EXERCISE INPUT:
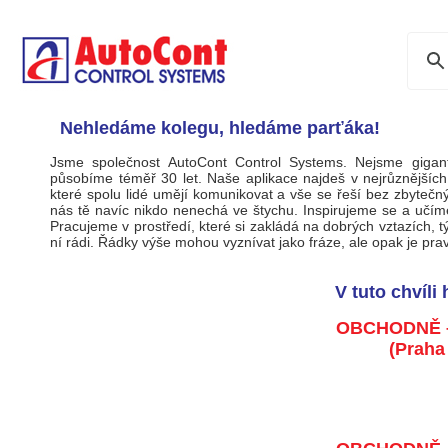
Nehledáme kolegu, hledáme parťáka!
Jsme společnost AutoCont Control Systems. Nejsme gigan
působíme téměř 30 let. Naše aplikace najdeš v nejrůznějších 
které spolu lidé umějí komunikovat a vše se řeší bez zbyteč
nás tě navíc nikdo nenechá ve štychu. Inspirujeme se a učíme 
Pracujeme v prostředí, které si zakládá na dobrých vztazích,
ní rádi. Řádky výše mohou vyznívat jako fráze, ale opak je pra
V tuto chvíli
OBCHODNĚ 
(Praha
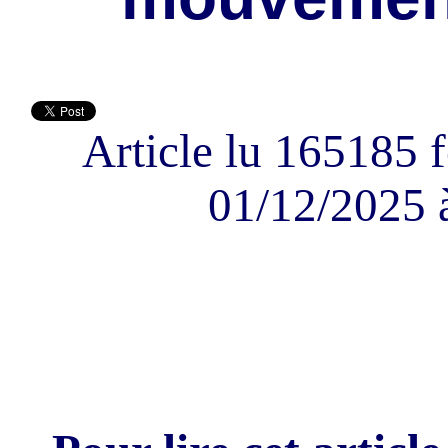
Article lu 165185 f
01/12/2025 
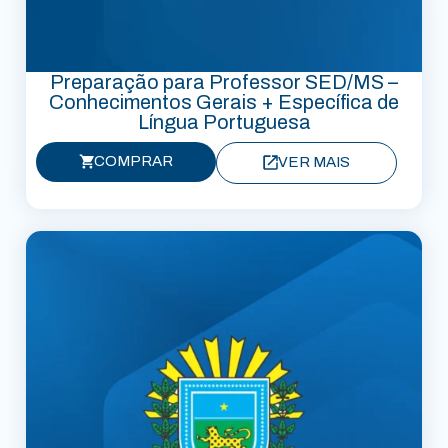
Preparação para Professor SED/MS –
Conhecimentos Gerais + Específica de
Língua Portuguesa
COMPRAR
VER MAIS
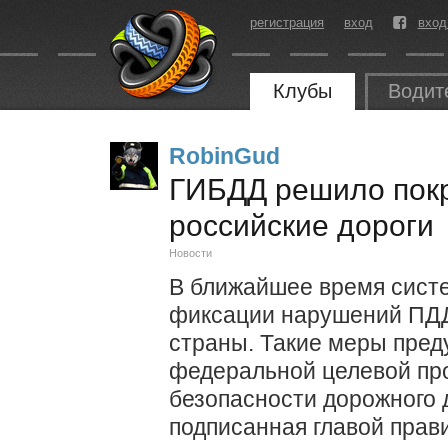
регистрация
вход
вход
Клубы
Водит
RobinGud
ГИБДД решило пок
российские дороги
Новости
В ближайшее время сист
фиксации нарушений ПДД 
страны. Такие меры пред
федеральной целевой п
безопасности дорожного 
подписанная главой прав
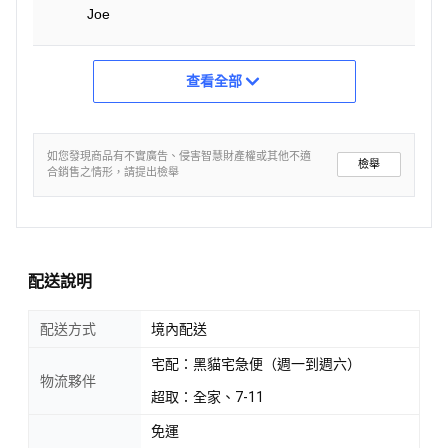
Joe
查看全部
如您發現商品有不實廣告、侵害智慧財產權或其他不適
檢舉
合銷售之情形，請提出檢舉
配送說明
配送方式
境內配送
宅配：黑貓宅急便（週一到週六）
物流夥伴
超取：全家、7-11
免運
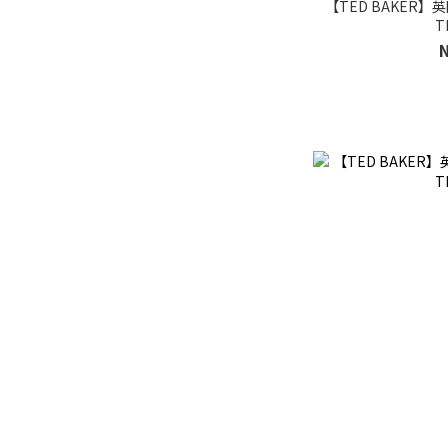
【TED BAKER】
T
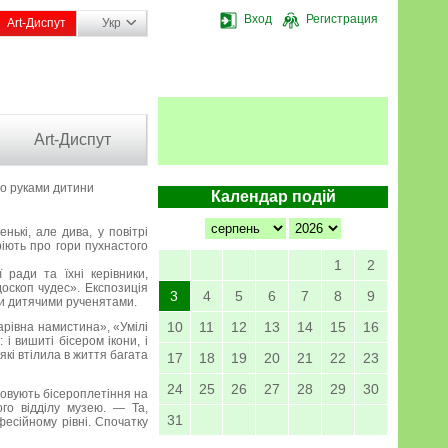
Вход
Регистрация
Art-Диспут
Укр
Art-Диспут
о руками дитини
Календар подій
ькі, але дива, у повітрі
іють про гори пухнастого
1
2
 ради та їхні керівники,
оскоп чудес». Експозиція
3
4
5
6
7
8
9
ми дитячими рученятами.
10
11
12
13
14
15
16
арівна намистина», «Умілі
і вишиті бісером ікони, і
 які втілила в життя багата
17
18
19
20
21
22
23
24
25
26
27
28
29
30
товують бісероплетіння на
го відділу музею. — Та,
31
фесійному рівні. Спочатку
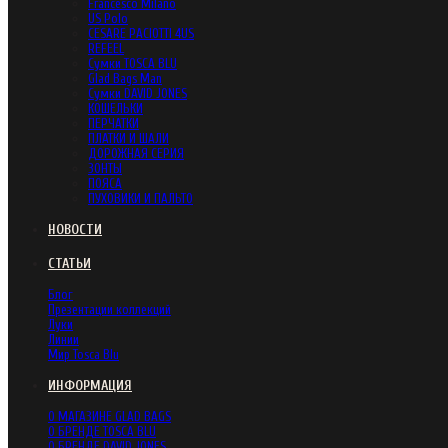
Francesco Milano
US Polo
CESARE PACIOTTI 4US
REFEEL
Сумки TOSCA BLU
Glad Bags Man
Сумки DAVID JONES
КОШЕЛЬКИ
ПЕРЧАТКИ
ПЛАТКИ И ШАЛИ
ДОРОЖНАЯ СЕРИЯ
ЗОНТЫ
ПОЯСА
ПУХОВИКИ И ПАЛЬТО
НОВОСТИ
СТАТЬИ
Блог
Презентации коллекций
Луки
Линии
Мир Tosca Blu
ИНФОРМАЦИЯ
О МАГАЗИНЕ GLAD BAGS
О БРЕНДЕ TOSCA BLU
О БРЕНДЕ DAVID JONES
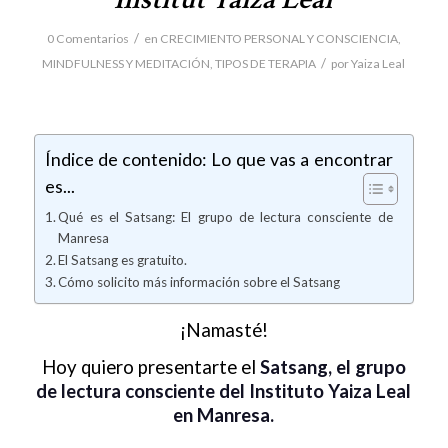
/
0 Comentarios
en
CRECIMIENTO PERSONAL Y CONSCIENCIA
,
/
MINDFULNESS Y MEDITACIÓN
,
TIPOS DE TERAPIA
por
Yaiza Leal
Índice de contenido: Lo que vas a encontrar
es...
Qué es el Satsang: El grupo de lectura consciente de
Manresa
El Satsang es gratuito.
Cómo solicito más información sobre el Satsang
¡Namasté!
Hoy quiero presentarte el
Satsang, el grupo
de lectura consciente del Instituto Yaiza Leal
en Manresa.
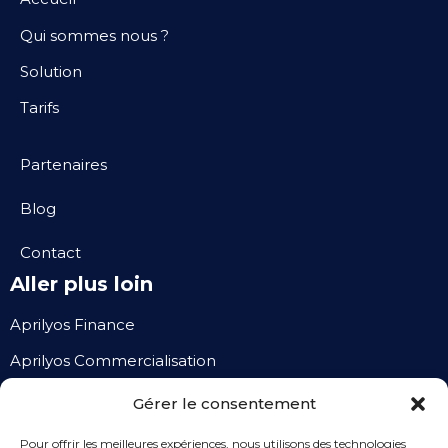
Qui sommes nous ?
Solution
Tarifs
Partenaires
Blog
Contact
Aller plus loin
Aprilyos Finance
Aprilyos Commercialisation
Gérer le consentement
Nous contacter
Pour offrir les meilleures expériences, nous utilisons des technologies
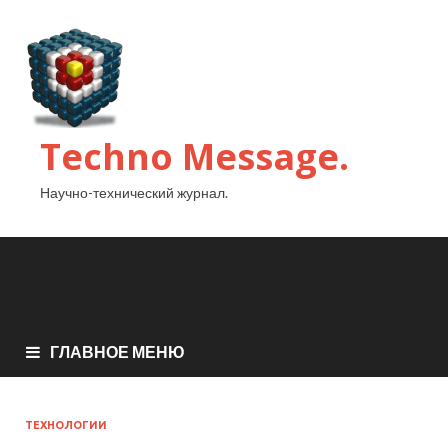
Techno Message.
Научно-технический журнал.
ГЛАВНОЕ МЕНЮ
ТЕХНОЛОГИИ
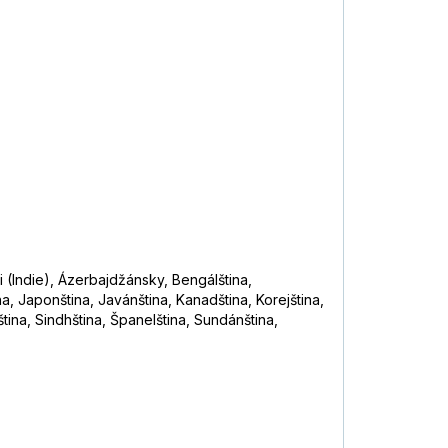
i (Indie), Ázerbajdžánsky, Bengálština,
a, Japonština, Javánština, Kanadština, Korejština,
ština, Sindhština, Španelština, Sundánština,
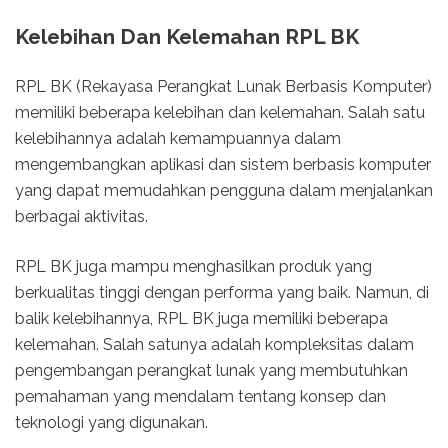
Kelebihan Dan Kelemahan RPL BK
RPL BK (Rekayasa Perangkat Lunak Berbasis Komputer)
memiliki beberapa kelebihan dan kelemahan. Salah satu
kelebihannya adalah kemampuannya dalam
mengembangkan aplikasi dan sistem berbasis komputer
yang dapat memudahkan pengguna dalam menjalankan
berbagai aktivitas.
RPL BK juga mampu menghasilkan produk yang
berkualitas tinggi dengan performa yang baik. Namun, di
balik kelebihannya, RPL BK juga memiliki beberapa
kelemahan. Salah satunya adalah kompleksitas dalam
pengembangan perangkat lunak yang membutuhkan
pemahaman yang mendalam tentang konsep dan
teknologi yang digunakan.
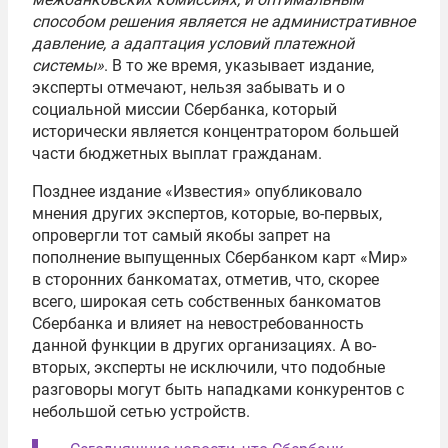
способом решения является не административное
давление, а адаптация условий платежной
системы»
. В то же время, указывает издание,
эксперты отмечают, нельзя забывать и о
социальной миссии Сбербанка, который
исторически является концентратором большей
части бюджетных выплат гражданам.
Позднее издание «Известия» опубликовало
мнения других экспертов, которые, во-первых,
опровергли тот самый якобы запрет на
пополнение выпущенных Сбербанком карт «Мир»
в сторонних банкоматах, отметив, что, скорее
всего, широкая сеть собственных банкоматов
Сбербанка и влияет на невостребованность
данной функции в других организациях. А во-
вторых, эксперты не исключили, что подобные
разговоры могут быть нападками конкурентов с
небольшой сетью устройств.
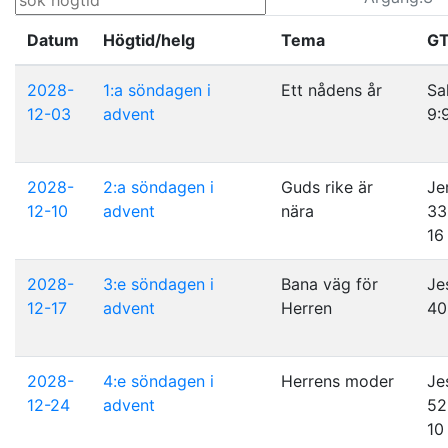
Datum
Högtid/helg
Tema
G
2028-
1:a söndagen i
Ett nådens år
Sa
12-03
advent
9:
2028-
2:a söndagen i
Guds rike är
Je
12-10
advent
nära
33
16
2028-
3:e söndagen i
Bana väg för
Je
12-17
advent
Herren
40
2028-
4:e söndagen i
Herrens moder
Je
12-24
advent
52
10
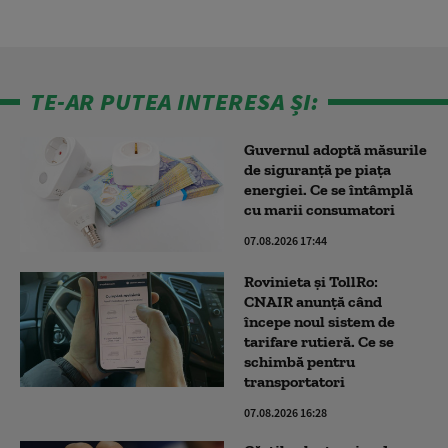
TE-AR PUTEA INTERESA ȘI:
Guvernul adoptă măsurile
de siguranță pe piața
energiei. Ce se întâmplă
cu marii consumatori
07.08.2026 17:44
Rovinieta și TollRo:
CNAIR anunță când
începe noul sistem de
tarifare rutieră. Ce se
schimbă pentru
transportatori
07.08.2026 16:28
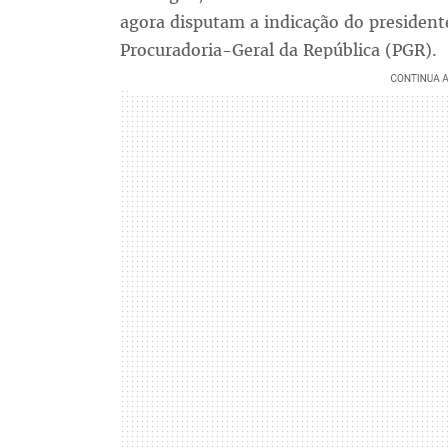
agora disputam a indicação do president
Procuradoria-Geral da República (PGR).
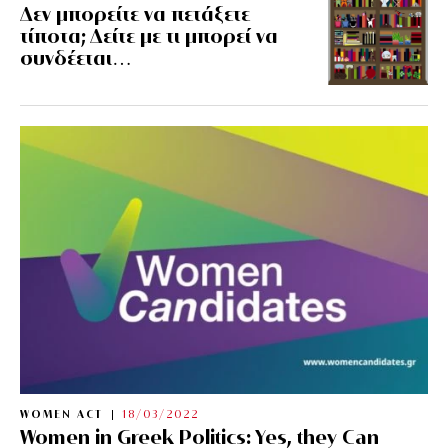
Δεν μπορείτε να πετάξετε
τίποτα; Δείτε με τι μπορεί να
συνδέεται…
WOMEN ACT
18/03/2022
Women in Greek Politics: Yes, they Can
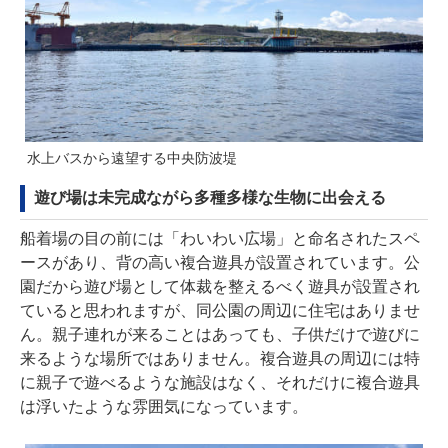
水上バスから遠望する中央防波堤
遊び場は未完成ながら多種多様な生物に出会える
船着場の目の前には「わいわい広場」と命名されたスペ
ースがあり、背の高い複合遊具が設置されています。公
園だから遊び場として体裁を整えるべく遊具が設置され
ていると思われますが、同公園の周辺に住宅はありませ
ん。親子連れが来ることはあっても、子供だけで遊びに
来るような場所ではありません。複合遊具の周辺には特
に親子で遊べるような施設はなく、それだけに複合遊具
は浮いたような雰囲気になっています。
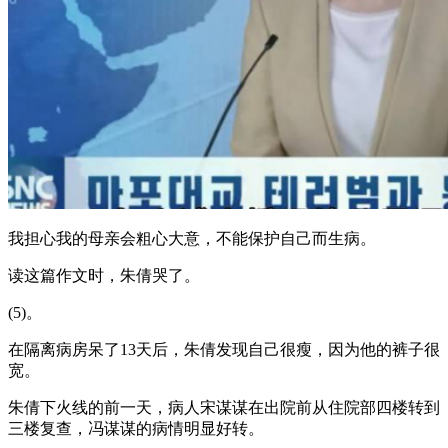
我担心我的母亲会粗心大意，不能保护自己而生病。
读这篇作文时，朱倩哭了。
(5)。
在隔离病房呆了13天后，朱倩发现自己很瘦，因为他的裤子很
宽。
朱倩下火线的前一天，病人宋谋谋在出院前从住院部四楼转到
三楼复查，冯谋谋的病情明显好转。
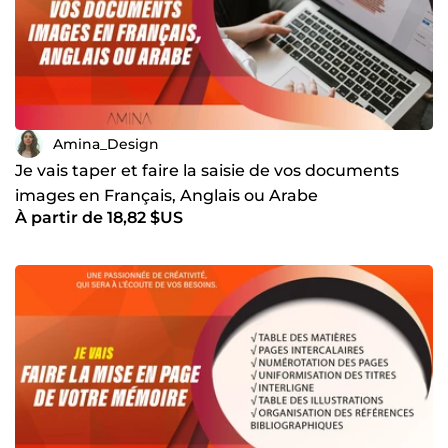
Amina_Design
Je vais taper et faire la saisie de vos documents
images en Français, Anglais ou Arabe
À partir de 18,82 $US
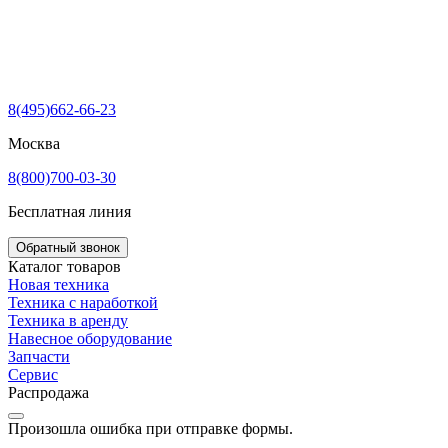
8(495)662-66-23
Москва
8(800)700-03-30
Бесплатная линия
Обратный звонок
Каталог товаров
Новая техника
Техника с наработкой
Техника в аренду
Навесное оборудование
Запчасти
Сервис
Распродажа
Произошла ошибка при отправке формы.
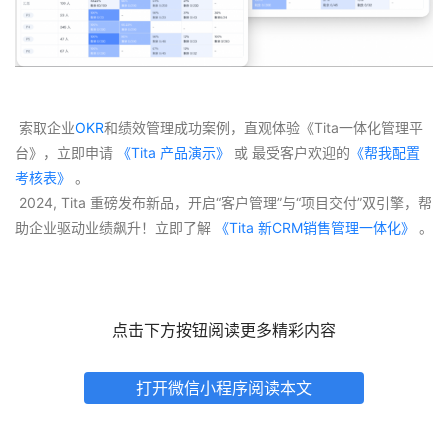
 索取企业
OKR
和绩效管理成功案例，直观体验《Tita一体化管理平
台》，立即申请
 《Tita 产品演示》
 或 最受客户欢迎的
《帮我配置
考核表》
 。
 2024, Tita 重磅发布新品，开启“客户管理”与“项目交付”双引擎，帮
助企业驱动业绩飙升！立即了解
 《Tita 新CRM销售管理一体化》 
。
点击下方按钮阅读更多精彩内容
打开微信小程序阅读本文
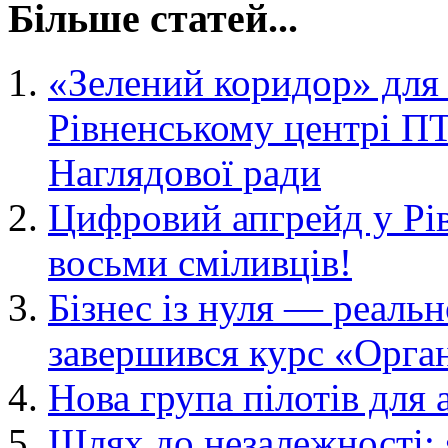
Більше статей...
«Зелений коридор» для 
Рівненському центрі ПТ
Наглядової ради
Цифровий апгрейд у Рів
восьми сміливців!
Бізнес із нуля — реаль
завершився курс «Орган
Нова група пілотів для 
Шлях до незалежності: 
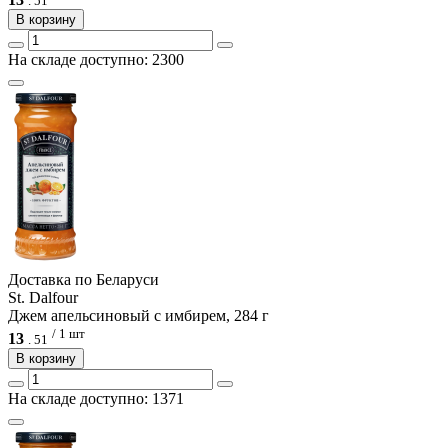
.
51
В корзину
На складе доступно: 2300
Доcтавка по Беларуси
St. Dalfour
Джем апельсиновый с имбирем, 284 г
/ 1 шт
13
.
51
В корзину
На складе доступно: 1371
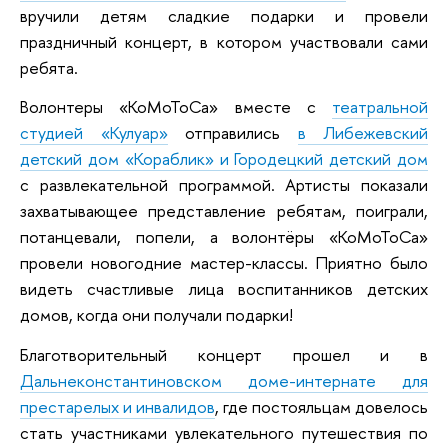
вручили детям сладкие подарки и провели
праздничный концерт, в котором участвовали сами
ребята.
Волонтеры «КоМоТоСа» вместе с
театральной
студией «Кулуар»
отправились
в Либежевский
детский дом «Кораблик» и Городецкий детский дом
с развлекательной программой. Артисты показали
захватывающее представление ребятам, поиграли,
потанцевали, попели, а волонтёры «КоМоТоСа»
провели новогодние мастер-классы. Приятно было
видеть счастливые лица воспитанников детских
домов, когда они получали подарки!
Благотворительный концерт прошел и в
Дальнеконстантиновском доме-интернате для
престарелых и инвалидов
, где постояльцам довелось
стать участниками увлекательного путешествия по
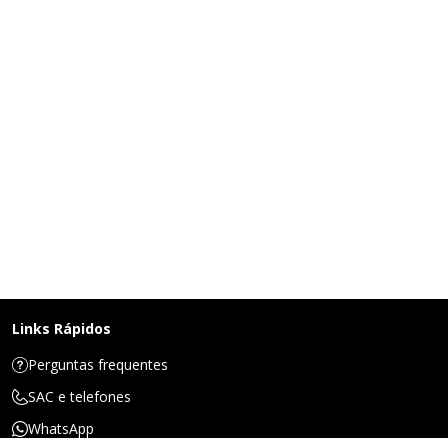
Links Rápidos
Perguntas frequentes
SAC e telefones
WhatsApp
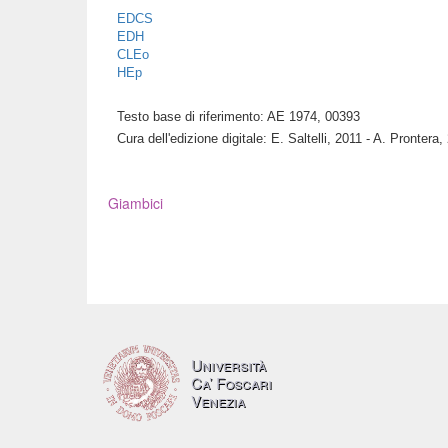
EDCS
EDH
CLEo
HEp
Testo base di riferimento: AE 1974, 00393
Cura dell'edizione digitale: E. Saltelli, 2011 - A. Prontera,
Giambici
Università
Ca’ Foscari
Venezia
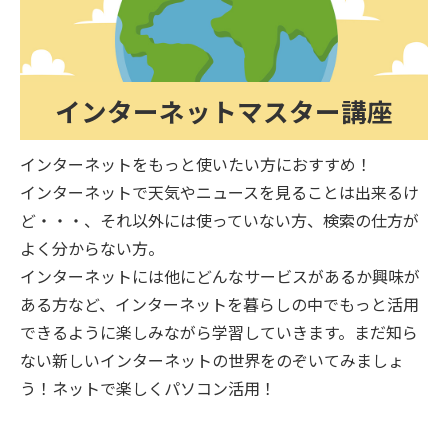
インターネットマスター講座
インターネットをもっと使いたい方におすすめ！
インターネットで天気やニュースを見ることは出来るけ
ど・・・、それ以外には使っていない方、検索の仕方が
よく分からない方。
インターネットには他にどんなサービスがあるか興味が
ある方など、インターネットを暮らしの中でもっと活用
できるように楽しみながら学習していきます。まだ知ら
ない新しいインターネットの世界をのぞいてみましょ
う！ネットで楽しくパソコン活用！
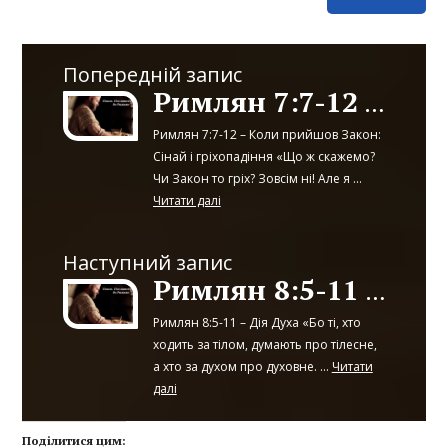
Попередній запис
Римлян 7:7-12 – 7:13-20
Римлян 7:7-12 – Коли прийшов Закон:
Сінай і гріхопадіння «Що ж скажемо?
Чи Закон то гріх? Зовсім ні! Але я ...
Читати далі
Наступний запис
Римлян 8:5-11 – 8:12-17
Римлян 8:5-11 – Дія Духа «Бо ті, хто
ходить за тілом, думають про тілесне,
а хто за духом про духовне. ...
Читати
далі
Поділитися цим:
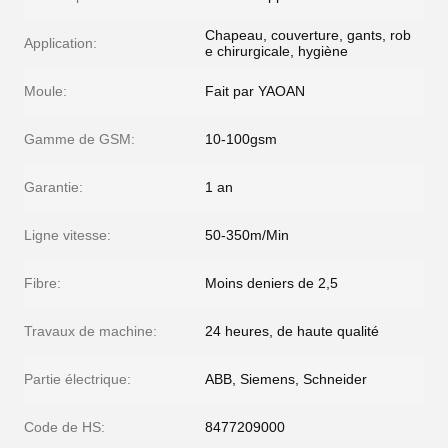
Chapeau, couverture, gants, rob
Application:
e chirurgicale, hygiène
Moule:
Fait par YAOAN
Gamme de GSM:
10-100gsm
Garantie:
1 an
Ligne vitesse:
50-350m/Min
Fibre:
Moins deniers de 2,5
Travaux de machine:
24 heures, de haute qualité
Partie électrique:
ABB, Siemens, Schneider
Code de HS:
8477209000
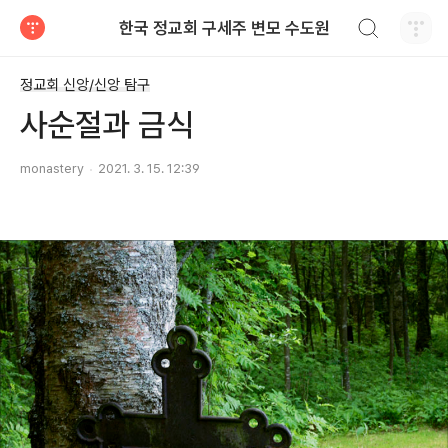
검색하기
한국 정교회 구세주 변모 수도원
티스토리
정교회 신앙/신앙 탐구
사순절과 금식
monastery
2021. 3. 15. 12:39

AIM OF THE EXERCISE: Only the lines above from the one containing "transportatori" through the one containing "Amina_Design" should be returned, verbatim and inclusive, with pictures excluded.

RESULT OF THE TASK:
transportatori
07.08.2026 16:28
agora disputam a indicação do president
Procuradoria-Geral da República (PGR).
Δεν μπορείτε να πετάξετε
τίποτα; Δείτε με τι μπορεί να
συνδέεται…
WOMEN ACT
18/03/2022
Women in Greek Politics: Yes, they Can
水上バスから遠望する中央防波堤
遊び場は未完成ながら多種多様な生物に出会える
船着場の目の前には「わいわい広場」と命名されたスペ
ースがあり、背の高い複合遊具が設置されています。公
園だから遊び場として体裁を整えるべく遊具が設置され
ていると思われますが、同公園の周辺に住宅はありませ
ん。親子連れが来ることはあっても、子供だけで遊びに
来るような場所ではありません。複合遊具の周辺には特
に親子で遊べるような施設はなく、それだけに複合遊具
は浮いたような雰囲気になっています。
我担心我的母亲会粗心大意，不能保护自己而生病。
读这篇作文时，朱倩哭了。
(5)。
在隔离病房呆了13天后，朱倩发现自己很瘦，因为他的裤子很
宽。
朱倩下火线的前一天，病人宋谋谋在出院前从住院部四楼转到
三楼复查，冯谋谋的病情明显好转。
Amina_Design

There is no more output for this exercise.